1

I am working on a Dockerized Python/Django project including a container for Celery workers, into which I have been integrating the off-the-shelf airflow docker containers.

I have Airflow successfully running celery tasks in the pre-existing container, by instantiating a Celery app with the redis broker and back end specified, and making a remote call via send_task; however none of the logging carried out by the celery task makes it back to the Airflow logs.

Initially, as a proof of concept as I am completely new to Airflow, I had set it up to run the same code by exposing it to the Airflow containers and creating airflow tasks to run it on the airflow celery worker container. This did result in all the logging being captured, but it's definitely not the way we want it architectured, as this makes the airflow containers very fat due to the repetition of dependencies from the django project.

The documentation says "Most task handlers send logs upon completion of a task" but I wasn't able to find more detail that might give me a clue how to enable the same in my situation.

Is there any way to get these logs back to airflow when running the celery tasks remotely?

mshedden
  • 11
  • 3
  • 1
    The answer of your question is a combination of [this](https://stackoverflow.com/a/68198920/4137497) and [this](https://stackoverflow.com/a/73080610/4137497) answers. – tsveti_iko Jul 27 '22 at 12:42

1 Answers1

0

Instead of "returning the logs to Airflow", an easy-to-implement alternative (because Airflow natively supports it) is to activate remote logging.
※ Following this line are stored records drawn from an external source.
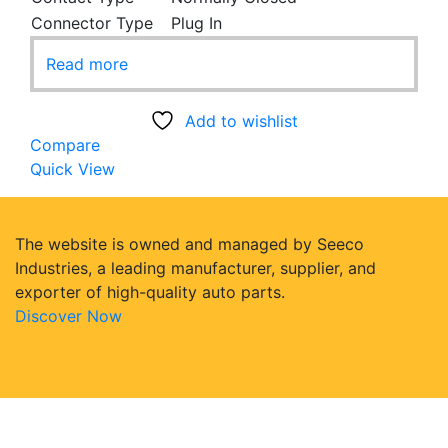
Connector Type
Plug In
Read more
Add to wishlist
Compare
Quick View
The website is owned and managed by Seeco
Industries, a leading manufacturer, supplier, and
exporter of high-quality auto parts.
Discover Now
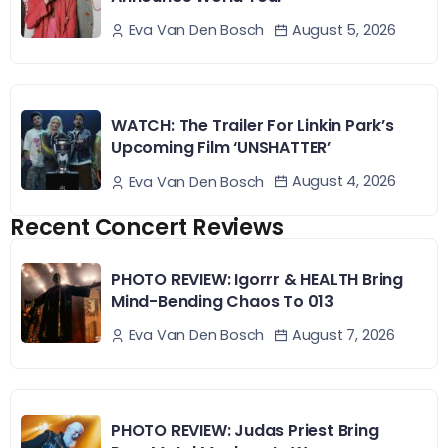
August 5, 2026
Eva Van Den Bosch
WATCH: The Trailer For Linkin Park’s
Upcoming Film ‘UNSHATTER’
August 4, 2026
Eva Van Den Bosch
Recent Concert Reviews
PHOTO REVIEW: Igorrr & HEALTH Bring
Mind-Bending Chaos To 013
August 7, 2026
Eva Van Den Bosch
PHOTO REVIEW: Judas Priest Bring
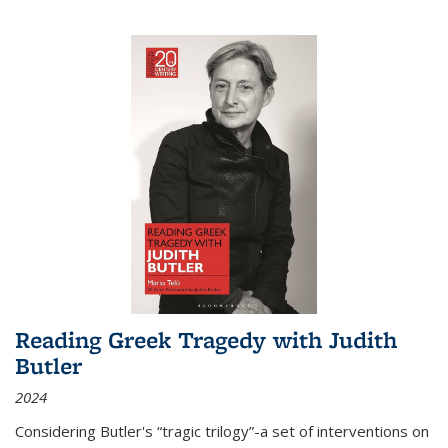
Reading Greek Tragedy with Judith
Butler
2024
Considering Butler's “tragic trilogy”-a set of interventions on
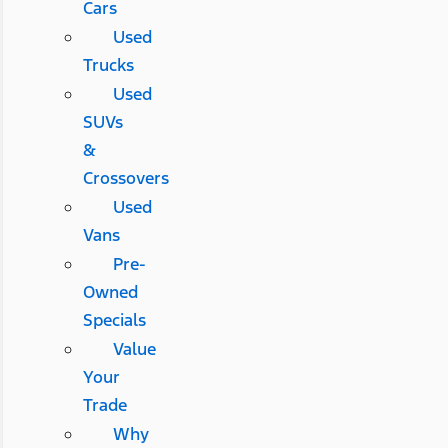
Cars
Used
Trucks
Used
SUVs
&
Crossovers
Used
Vans
Pre-
Owned
Specials
Value
Your
Trade
Why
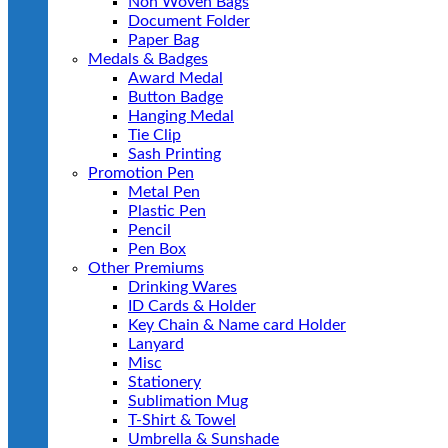
Non Woven Bags
Document Folder
Paper Bag
Medals & Badges
Award Medal
Button Badge
Hanging Medal
Tie Clip
Sash Printing
Promotion Pen
Metal Pen
Plastic Pen
Pencil
Pen Box
Other Premiums
Drinking Wares
ID Cards & Holder
Key Chain & Name card Holder
Lanyard
Misc
Stationery
Sublimation Mug
T-Shirt & Towel
Umbrella & Sunshade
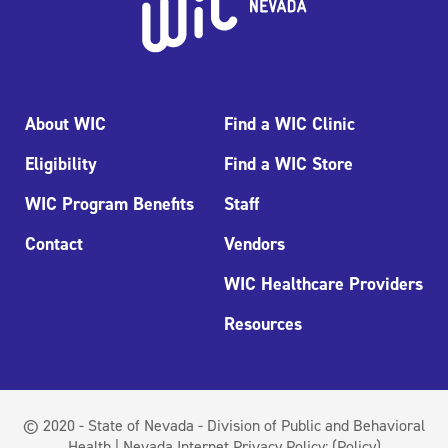
About WIC
Find a WIC Clinic
Eligibility
Find a WIC Store
WIC Program Benefits
Staff
Contact
Vendors
WIC Healthcare Providers
Resources
© 2020 - State of Nevada - Division of Public and Behavioral
Health | Nevada Internet Privacy Policy:
(Policy)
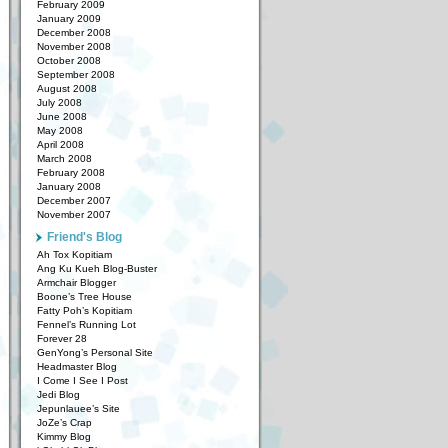
February 2009
January 2009
December 2008
November 2008
October 2008
September 2008
August 2008
July 2008
June 2008
May 2008
April 2008
March 2008
February 2008
January 2008
December 2007
November 2007
Friend's Blog
Ah Tox Kopitiam
Ang Ku Kueh Blog-Buster
Armchair Blogger
Boone’s Tree House
Fatty Poh’s Kopitiam
Fennel’s Running Lot
Forever 28
GenYong’s Personal Site
Headmaster Blog
I Come I See I Post
Jedi Blog
Jepunlauee’s Site
JoZe’s Crap
Kimmy Blog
This way, all logs from all workers would end up e.g. on S3, and the webserver would automatically fetch them.

The following illustrates how to configure remote logging using an S3 backend. Other options (e.g. Google Cloud Storage, Elastic) can be implemented similarly.

  1. Set remote_logging to True in airflow.cfg
  2. Build an Airflow connection URI. This example from the official docs is particularly useful IMO. One should end up having something like:
aws://AKIAIOSFODNN7EXAMPLE:wJalrXUtnFEMI%2FK7MDENG%2FbPxRfiCYEXAMPLEKEY@/? 
endpoint_url=http%3A%2F%2Fs3%3A4566%2F

        It is also possible to create the connectino through the webserver GUI, if needed.

  1. Make the connection URI available to Airflow. One way of doing so is to make sure that the environment variable AIRFLOW_CONN_{YOUR_CONNECTION_NAME} is available. Example for connection name REMOTE_LOGS_S3:
export AIRFLOW_CONN_REMOTE_LOGS_S3=aws://AKIAIOSFODNN7EXAMPLE:wJalrXUtnFEMI%2FK7MDENG%2FbPxRfiCYEXAMPLEKEY@/?endpoint_url=http%3A%2F%2Fs3%3A4566%2F
  1. Set remote_log_conn_id to the connection name (e.g. REMOTE_LOGS_S3) in airflow.cfg
  2. Set remote_base_log_folder in airflow.cfg to the desired bucket/prefix. Example:
remote_base_log_folder = s3://my_bucket_name/my/prefix

This related SO touches deeper on remote logging.

If debugging is needed, looking into any worker logs locally (i.e., inside the worker) should help.

swimmer
  • 1,971
  • 2
  • 17
  • 28